Shell Optimistic About Prospects Of NEMED Mediterranean Deep Offshore Block
Royal Dutch Shell is about to complete its second well in the Northeastern Mediterranean (NEMED) offshore deepwater block, MEES understands.
The drilling of the first well in the most northern block of Egyptian waters commenced on Christmas day.
There is keen interest in neighboring Cyprus, Israel and Palestine in the results to be announced shortly from these two wells, which are the first in deep water in the east Mediterranean.
The May 2000 issue of Shell in the Middle East quoted both Roger Patey, Chief Executive of Shell Egypt NV and country chairman for Shell in Egypt, and Marcus Schwander, project manager for the NEMED concession, as saying that “the prospects are very bright as initial estimates are that the concession could hold reserves of at least 15 trillion cubic feet of gas and over a billion barrels of oil.”
Mr Schwander added that “first production of either gas or oil from the NEMED concession is not expected until 2005 or 2006 if all goes according to plan – which I am sure it will.”
Under the production-sharing agreement for the block signed by the Egyptian Government and Shell in March 1999, Shell agreed to pay a signature bonus of $35mn and spend $140mn over an initial five-year period, with a commitment to drill five wells.
There is an option to extend the exploration period for two years, spend $50mn and drill four wells.
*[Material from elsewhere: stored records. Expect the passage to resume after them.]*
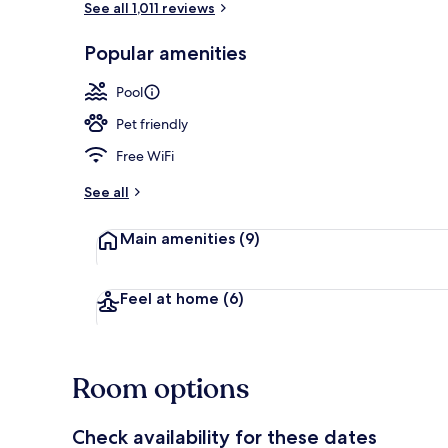
See all 1,011 reviews
Popular amenities
Lobby
Pool
Pet friendly
Free WiFi
See all
Main amenities
(9)
Feel at home
(6)
Room options
Check availability for these dates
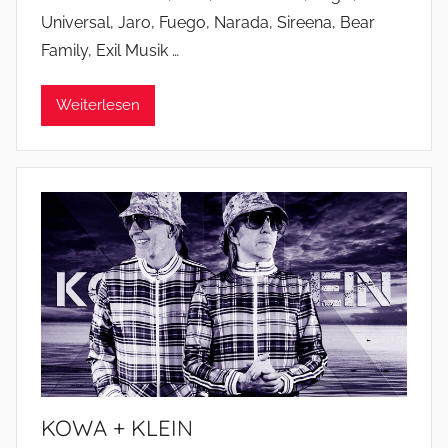
Universal, Jaro, Fuego, Narada, Sireena, Bear
Family, Exil Musik …
Weiterlesen
KOWA + KLEIN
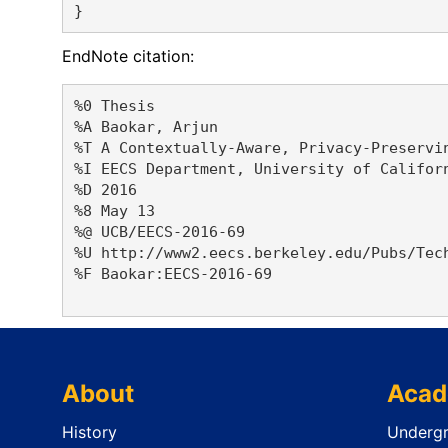
EndNote citation:
%0 Thesis

%A Baokar, Arjun 

%T A Contextually-Aware, Privacy-Preservin
%I EECS Department, University of Californ
%D 2016

%8 May 13

%@ UCB/EECS-2016-69

%U http://www2.eecs.berkeley.edu/Pubs/Tech
%F Baokar:EECS-2016-69

About
Acad
History
Undergr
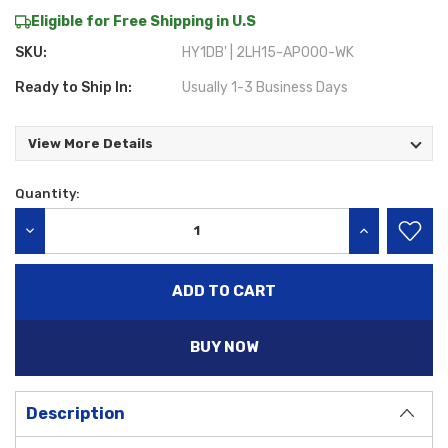
Eligible for Free Shipping in U.S
SKU:
HY1DB' | 2LH15-AP000-WK
Ready to Ship In:
Usually 1-3 Business Days
View More Details
Quantity:
Current
Stock:
DECREASE QUANTITY:
INCREASE QU
BUY NOW
Description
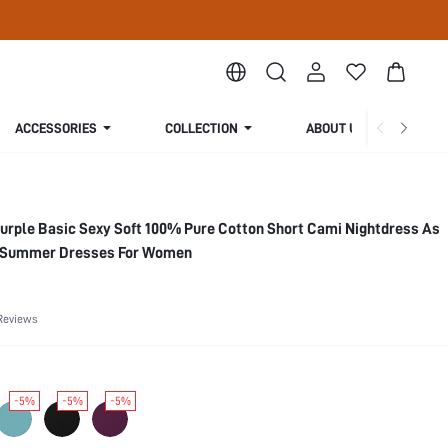
ACCESSORIES
COLLECTION
ABOUT US
urple Basic Sexy Soft 100% Pure Cotton Short Cami Nightdress As
s Summer Dresses For Women
Reviews
-5%
-5%
-5%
A third extension option also calls for expenditure of $40mn and the drilling of two wells.
In January 2000, Shell farmed out 25 percent of its share in NEMED to ExxonMobil while remaining as operator with a 75 percent stake in the block, which has water depths ranging from 2,600ft to nearly 9,800ft (800-3,000ms).
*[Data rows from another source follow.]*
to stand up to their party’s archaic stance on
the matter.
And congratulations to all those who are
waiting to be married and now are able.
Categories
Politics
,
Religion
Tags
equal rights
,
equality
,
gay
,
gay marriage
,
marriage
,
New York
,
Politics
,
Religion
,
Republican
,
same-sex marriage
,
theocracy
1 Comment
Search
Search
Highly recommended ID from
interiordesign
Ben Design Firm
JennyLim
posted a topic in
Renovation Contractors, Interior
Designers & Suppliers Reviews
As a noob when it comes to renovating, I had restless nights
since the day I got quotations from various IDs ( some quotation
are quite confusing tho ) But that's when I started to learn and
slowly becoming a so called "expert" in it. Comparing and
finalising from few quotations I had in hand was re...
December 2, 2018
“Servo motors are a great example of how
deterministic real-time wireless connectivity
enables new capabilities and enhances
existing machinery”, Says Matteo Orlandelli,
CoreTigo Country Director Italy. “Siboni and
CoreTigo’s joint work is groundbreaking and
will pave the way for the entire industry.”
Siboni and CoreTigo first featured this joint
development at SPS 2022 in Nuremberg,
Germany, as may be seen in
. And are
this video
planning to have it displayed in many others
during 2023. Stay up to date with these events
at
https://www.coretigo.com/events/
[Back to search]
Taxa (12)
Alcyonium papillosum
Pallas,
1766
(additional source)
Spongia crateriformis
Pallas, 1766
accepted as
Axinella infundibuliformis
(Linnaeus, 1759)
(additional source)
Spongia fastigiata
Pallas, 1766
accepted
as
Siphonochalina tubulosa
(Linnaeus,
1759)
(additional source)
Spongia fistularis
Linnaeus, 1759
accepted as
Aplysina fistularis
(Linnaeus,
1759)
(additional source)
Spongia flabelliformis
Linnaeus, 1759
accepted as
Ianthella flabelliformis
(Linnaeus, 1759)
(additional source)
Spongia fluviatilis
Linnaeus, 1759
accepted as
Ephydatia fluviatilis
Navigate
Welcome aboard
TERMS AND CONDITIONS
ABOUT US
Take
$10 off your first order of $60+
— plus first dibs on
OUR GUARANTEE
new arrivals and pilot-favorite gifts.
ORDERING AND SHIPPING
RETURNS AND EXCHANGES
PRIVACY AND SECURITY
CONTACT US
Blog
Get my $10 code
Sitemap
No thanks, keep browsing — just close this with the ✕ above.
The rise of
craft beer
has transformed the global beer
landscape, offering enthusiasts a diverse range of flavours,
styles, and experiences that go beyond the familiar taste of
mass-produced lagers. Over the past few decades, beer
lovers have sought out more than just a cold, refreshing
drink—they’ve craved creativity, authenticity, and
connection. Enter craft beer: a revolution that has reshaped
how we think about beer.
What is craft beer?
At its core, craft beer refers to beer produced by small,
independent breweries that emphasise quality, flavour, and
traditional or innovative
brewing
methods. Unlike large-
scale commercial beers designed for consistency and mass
The concession covers an area of 41,500 sq km and is located approximately between latitude 32º 30' and 33º 30'and longitude 30º to 33º.
Its southern boundary runs along the entire northern border of three concessions that are considered rich gas prospects: BG’s West Delta Deep Marine concession; BP’s West Mediterranean Deep Water concession; and Eni’s East Delta Deep Marine.
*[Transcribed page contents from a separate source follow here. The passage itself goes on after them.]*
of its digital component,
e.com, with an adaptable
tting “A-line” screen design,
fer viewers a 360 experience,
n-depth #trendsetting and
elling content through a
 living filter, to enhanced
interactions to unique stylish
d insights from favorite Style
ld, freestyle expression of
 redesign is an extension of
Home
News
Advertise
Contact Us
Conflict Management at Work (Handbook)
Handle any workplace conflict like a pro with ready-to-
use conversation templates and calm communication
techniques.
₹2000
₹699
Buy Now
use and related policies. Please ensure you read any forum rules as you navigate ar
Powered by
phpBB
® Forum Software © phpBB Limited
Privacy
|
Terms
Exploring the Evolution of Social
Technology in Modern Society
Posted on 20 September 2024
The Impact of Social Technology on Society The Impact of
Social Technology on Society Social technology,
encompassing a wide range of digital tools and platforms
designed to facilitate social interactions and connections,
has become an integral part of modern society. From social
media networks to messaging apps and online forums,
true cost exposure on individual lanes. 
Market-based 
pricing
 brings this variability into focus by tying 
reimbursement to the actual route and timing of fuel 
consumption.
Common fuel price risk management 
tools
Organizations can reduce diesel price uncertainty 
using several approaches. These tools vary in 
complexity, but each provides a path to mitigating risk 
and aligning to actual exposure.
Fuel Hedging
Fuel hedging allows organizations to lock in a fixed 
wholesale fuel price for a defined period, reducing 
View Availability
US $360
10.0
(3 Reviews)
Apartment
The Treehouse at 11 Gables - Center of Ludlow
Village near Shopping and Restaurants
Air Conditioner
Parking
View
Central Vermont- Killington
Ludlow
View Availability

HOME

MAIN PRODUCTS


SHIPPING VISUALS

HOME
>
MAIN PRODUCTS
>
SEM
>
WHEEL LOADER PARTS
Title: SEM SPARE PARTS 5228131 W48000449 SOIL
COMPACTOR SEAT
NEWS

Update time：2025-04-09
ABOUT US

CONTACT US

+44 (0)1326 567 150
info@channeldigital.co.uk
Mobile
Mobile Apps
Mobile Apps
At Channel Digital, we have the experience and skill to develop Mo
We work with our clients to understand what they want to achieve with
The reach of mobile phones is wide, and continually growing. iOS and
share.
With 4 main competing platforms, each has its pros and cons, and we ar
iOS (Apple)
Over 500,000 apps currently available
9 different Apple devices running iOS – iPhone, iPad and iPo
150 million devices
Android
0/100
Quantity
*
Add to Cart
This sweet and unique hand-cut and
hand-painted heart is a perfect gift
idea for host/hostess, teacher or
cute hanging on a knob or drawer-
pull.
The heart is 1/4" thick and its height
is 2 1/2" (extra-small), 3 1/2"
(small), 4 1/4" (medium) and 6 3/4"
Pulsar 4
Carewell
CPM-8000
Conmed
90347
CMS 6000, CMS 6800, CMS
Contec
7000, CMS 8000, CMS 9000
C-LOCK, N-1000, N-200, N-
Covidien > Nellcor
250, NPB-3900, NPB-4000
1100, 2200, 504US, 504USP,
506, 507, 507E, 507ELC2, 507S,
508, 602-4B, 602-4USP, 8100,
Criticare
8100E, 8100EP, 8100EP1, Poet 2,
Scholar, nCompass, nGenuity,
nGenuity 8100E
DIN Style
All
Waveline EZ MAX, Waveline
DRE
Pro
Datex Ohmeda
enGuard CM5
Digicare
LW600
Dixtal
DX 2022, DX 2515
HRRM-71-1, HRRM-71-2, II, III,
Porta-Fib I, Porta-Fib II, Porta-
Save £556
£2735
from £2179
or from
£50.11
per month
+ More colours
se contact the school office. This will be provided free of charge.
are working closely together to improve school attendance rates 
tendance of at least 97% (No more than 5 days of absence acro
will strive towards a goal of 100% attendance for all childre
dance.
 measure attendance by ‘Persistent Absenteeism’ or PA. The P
Shell has shot 2D seismic covering the entire block, as well as 3D seismic covering an area of around 7,000 sq km – the largest 3D seismic survey ever undertaken by Shell.
According to Mr Schwander, “the 2D seismic survey provided us with a series of vertical slices through the sub-surface and revealed a completely new geological picture, providing us with information that has shown us that we may be dealing with a completely new oil and gas province for Egypt which should prove to be extremely productive.”
He added: “Once we had completed the interpretation of the 2D seismic survey data, we were able to select an area of some 7,000 sq km at the southern end of the concession, in front of the Nile Delta, which is 160km in length in an east-west direction and 50km wide in a north-south direction.
This area contains several different geological domains of the concession which, on analysis, appear to offer us the best prospect to test the presence of hydrocarbons, both oil and gas.”
Last year (MEES, 7 February, 2000), a Shell executive told MEES: “Usually with seismic you still aren’t sure, but the seismic we have done points very strongly to hydrocarbons in the concession. We are very encouraged by it.
The hope is that in the deeper waters, beyond where we see the gas, that even further out we will see different types of plays in the deep water which may lead to more oily type plays.
Our explorers will not push it internally, but there are indications that there is oil, as the geology does change fairly drastically out into the deeper waters.
We see the gas prone geology extending into our block and then it changes quite drastically and then it starts to look almost exactly like the geology of the Gulf of Mexico. Interesting structures that look very attractive.”
Shell has not released information as to the exact location of the two wells that have been drilled back to back in the past seven weeks.
However, since the 3D seismic focused on the southern part of the block, it is presumed that the drilling took place in that general area.